The new formula included money sent via the United Nations for infrastructure projects under the supervision of international monitors. The money would be transferred to entities working on the projects. Needy families would also receive funds – but not Hamas officials.

Security forces loyal to Hamas organize people crowding as they queue outside the central post office in Gaza City to receive financial aid from the Qatari government given to impoverished Palestinian families, January 26, 2019.
Mahmud Hams/AFP

This is a convenient solution both for Israel and Hamas because it removes the embarrassment caused by the photos of money-filled suitcases. And then come photos of Hamas employees heading to banks to withdraw the funds.

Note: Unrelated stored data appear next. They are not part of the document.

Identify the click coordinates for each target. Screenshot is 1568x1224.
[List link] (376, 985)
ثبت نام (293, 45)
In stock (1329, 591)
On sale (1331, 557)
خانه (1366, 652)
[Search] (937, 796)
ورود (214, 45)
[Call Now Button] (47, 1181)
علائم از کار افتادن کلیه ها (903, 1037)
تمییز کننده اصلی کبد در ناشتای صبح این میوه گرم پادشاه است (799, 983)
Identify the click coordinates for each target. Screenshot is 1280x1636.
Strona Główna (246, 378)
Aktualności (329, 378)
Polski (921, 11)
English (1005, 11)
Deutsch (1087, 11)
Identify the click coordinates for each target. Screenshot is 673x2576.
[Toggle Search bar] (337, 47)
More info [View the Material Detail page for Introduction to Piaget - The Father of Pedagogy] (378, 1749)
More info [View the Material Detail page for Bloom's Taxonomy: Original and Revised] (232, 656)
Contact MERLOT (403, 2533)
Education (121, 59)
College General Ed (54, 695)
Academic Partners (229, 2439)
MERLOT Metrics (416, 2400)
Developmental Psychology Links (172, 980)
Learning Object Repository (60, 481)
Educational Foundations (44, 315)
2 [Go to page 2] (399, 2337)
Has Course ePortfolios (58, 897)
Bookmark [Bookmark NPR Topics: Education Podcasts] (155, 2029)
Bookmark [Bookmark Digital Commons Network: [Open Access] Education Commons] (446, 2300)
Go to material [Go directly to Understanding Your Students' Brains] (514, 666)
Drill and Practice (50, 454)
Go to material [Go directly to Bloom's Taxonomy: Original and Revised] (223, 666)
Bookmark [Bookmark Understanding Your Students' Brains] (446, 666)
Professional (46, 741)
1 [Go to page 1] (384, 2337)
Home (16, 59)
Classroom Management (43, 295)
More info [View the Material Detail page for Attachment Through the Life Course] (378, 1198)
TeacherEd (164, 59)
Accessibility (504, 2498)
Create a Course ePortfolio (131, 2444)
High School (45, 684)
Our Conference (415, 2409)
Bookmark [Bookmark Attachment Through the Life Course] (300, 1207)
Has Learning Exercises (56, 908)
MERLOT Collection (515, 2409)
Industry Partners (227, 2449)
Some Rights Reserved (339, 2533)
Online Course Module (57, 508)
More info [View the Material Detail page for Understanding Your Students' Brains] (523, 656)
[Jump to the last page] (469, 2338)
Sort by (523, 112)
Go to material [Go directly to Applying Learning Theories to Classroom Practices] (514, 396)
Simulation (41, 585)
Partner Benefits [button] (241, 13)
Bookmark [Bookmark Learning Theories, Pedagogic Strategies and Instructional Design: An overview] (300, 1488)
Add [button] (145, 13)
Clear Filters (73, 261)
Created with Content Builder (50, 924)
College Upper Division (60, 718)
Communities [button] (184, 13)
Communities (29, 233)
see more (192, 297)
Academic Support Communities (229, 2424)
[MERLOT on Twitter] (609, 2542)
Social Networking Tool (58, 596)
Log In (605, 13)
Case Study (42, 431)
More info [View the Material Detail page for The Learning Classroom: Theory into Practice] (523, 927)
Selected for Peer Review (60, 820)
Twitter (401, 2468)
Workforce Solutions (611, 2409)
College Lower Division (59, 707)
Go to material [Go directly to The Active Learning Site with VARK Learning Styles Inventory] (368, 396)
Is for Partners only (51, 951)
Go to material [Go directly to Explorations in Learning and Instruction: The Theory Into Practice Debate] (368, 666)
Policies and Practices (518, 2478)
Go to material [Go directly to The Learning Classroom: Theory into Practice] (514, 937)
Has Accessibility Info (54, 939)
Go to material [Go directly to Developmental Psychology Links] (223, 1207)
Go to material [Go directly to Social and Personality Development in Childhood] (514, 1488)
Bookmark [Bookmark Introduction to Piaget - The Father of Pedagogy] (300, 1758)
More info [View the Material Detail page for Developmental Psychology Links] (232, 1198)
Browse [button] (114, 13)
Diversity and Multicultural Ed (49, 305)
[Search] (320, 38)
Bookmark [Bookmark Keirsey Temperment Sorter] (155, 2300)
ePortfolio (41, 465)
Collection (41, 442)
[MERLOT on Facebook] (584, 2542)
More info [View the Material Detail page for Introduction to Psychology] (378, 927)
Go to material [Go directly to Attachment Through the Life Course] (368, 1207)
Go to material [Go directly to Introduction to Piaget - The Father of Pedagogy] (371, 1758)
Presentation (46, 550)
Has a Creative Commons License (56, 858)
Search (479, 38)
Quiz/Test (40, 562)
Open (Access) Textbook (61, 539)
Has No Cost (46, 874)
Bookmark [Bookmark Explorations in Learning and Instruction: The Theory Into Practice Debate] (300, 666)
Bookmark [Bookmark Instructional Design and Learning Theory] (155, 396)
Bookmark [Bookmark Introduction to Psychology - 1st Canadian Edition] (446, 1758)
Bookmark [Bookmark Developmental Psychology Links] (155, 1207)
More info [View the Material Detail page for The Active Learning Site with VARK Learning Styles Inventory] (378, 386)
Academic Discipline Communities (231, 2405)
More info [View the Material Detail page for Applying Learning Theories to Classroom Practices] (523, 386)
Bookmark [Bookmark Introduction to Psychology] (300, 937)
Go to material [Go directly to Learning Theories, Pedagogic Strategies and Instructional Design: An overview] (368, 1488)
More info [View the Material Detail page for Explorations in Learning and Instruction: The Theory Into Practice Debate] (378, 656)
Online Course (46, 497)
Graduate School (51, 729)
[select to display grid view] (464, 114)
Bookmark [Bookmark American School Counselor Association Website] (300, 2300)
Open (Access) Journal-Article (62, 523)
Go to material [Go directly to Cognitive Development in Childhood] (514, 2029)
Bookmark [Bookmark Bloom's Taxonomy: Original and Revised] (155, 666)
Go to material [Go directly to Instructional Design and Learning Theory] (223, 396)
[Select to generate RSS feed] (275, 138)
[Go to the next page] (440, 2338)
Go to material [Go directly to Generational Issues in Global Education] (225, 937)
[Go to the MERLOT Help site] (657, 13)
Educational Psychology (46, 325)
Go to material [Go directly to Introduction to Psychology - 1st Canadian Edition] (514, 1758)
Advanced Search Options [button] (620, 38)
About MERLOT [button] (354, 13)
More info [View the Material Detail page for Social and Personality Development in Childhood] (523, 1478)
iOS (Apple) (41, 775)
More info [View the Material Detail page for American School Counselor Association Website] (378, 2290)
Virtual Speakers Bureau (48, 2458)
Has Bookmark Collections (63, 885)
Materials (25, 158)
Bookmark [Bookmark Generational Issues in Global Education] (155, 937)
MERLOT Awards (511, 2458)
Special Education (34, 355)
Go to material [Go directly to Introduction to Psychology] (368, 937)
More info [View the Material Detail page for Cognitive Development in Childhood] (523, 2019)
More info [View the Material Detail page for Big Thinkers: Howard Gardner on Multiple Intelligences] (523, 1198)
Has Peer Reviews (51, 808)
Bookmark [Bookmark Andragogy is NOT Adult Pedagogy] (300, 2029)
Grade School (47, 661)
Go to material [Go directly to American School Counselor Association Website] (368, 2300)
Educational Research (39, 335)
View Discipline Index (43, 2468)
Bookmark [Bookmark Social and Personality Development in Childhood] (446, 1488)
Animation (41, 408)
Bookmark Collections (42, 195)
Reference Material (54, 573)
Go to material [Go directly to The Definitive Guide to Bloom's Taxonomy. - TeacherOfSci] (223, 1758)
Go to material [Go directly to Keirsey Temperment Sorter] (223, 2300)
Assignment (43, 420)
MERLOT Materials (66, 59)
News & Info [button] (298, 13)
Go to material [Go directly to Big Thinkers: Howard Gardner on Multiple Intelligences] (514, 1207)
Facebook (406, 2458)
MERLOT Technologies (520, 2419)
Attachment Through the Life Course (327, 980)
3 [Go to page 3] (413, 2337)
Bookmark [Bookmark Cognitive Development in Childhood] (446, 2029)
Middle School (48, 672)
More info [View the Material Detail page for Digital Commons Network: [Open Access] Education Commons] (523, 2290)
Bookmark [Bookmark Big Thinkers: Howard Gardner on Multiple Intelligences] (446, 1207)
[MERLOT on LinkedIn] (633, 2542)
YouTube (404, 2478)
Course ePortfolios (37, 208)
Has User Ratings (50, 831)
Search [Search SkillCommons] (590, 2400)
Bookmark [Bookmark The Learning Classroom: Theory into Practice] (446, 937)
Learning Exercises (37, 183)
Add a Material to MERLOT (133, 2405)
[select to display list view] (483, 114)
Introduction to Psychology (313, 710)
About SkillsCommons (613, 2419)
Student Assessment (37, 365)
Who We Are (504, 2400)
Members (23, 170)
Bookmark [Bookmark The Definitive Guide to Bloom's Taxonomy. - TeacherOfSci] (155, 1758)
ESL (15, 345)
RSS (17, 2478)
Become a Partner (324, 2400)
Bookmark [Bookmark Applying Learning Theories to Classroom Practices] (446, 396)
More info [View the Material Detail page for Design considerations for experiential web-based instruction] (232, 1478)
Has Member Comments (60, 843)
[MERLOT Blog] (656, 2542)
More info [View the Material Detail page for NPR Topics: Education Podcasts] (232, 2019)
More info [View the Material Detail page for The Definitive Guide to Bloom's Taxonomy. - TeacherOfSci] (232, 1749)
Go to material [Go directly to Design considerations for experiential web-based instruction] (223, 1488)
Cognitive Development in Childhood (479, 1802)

Hamas can see another achievement in the deal: All aid to Gaza is now provided by official channels; it’s not a Qatari handout. For Hamas this is another step toward de facto international recognition of its rule in Gaza. Rising frustration in the Palestinian Authority over this arrangement comes as no surprise.

The new arrangement also has some problems from Israel’s perspective. Since the United Nations is now involved, it will be harder for Netanyahu to halt the money transfers at will. And since Hamas doesn’t receive any money directly for its officials, it may be less committed to the agreement.

In other words, there’s less incentive for Hamas to maintain calm for an extended period. Also, the new method is supposed to be handled by the United Nations. This may involve an enhanced use of UNRWA services in Gaza – at a time when Israel and the United States have taken steps to curb this refugee agency.

In the middle of the week, Islamic Jihad initiated two shooting incidents against the army at the border fence, one that lightly injured a paratroop company commander when his helmet was struck by a sniper’s bullet. After that incident Hamas took steps to rein in Islamic Jihad and some of its smaller satellites. Hamas activists were also noticeably restrained at Friday’s protests.

At the same time, there are still enough reasons for another conflagration to erupt. There’s the main crisis with the Palestinian prisoners in Israel, particularly the confrontations at Ofer Prison regarding searches that turned up cellphones. Islamic Jihad organized a (partial) hunger strike, and members of other organizations joined in. The crisis there is contributing to the latest rise in tension in the West Bank and Gaza.

The friction has increased between Israelis and Palestinians in the West Bank. On Friday a Palestinian teen was killed in the Ramallah area by soldiers after stones were thrown at an Israeli car. On Saturday afternoon there was another incident involving Israeli settlers and Palestinians near an outpost close to Ramallah. One Palestinian man was reportedly killed and ten others were wounded.

It’s also not quiet in East Jerusalem. Palestinian newspapers have mentioned a rise in visits by Jewish groups to the Temple Mount – a trend that has led in the past to violence in the territories.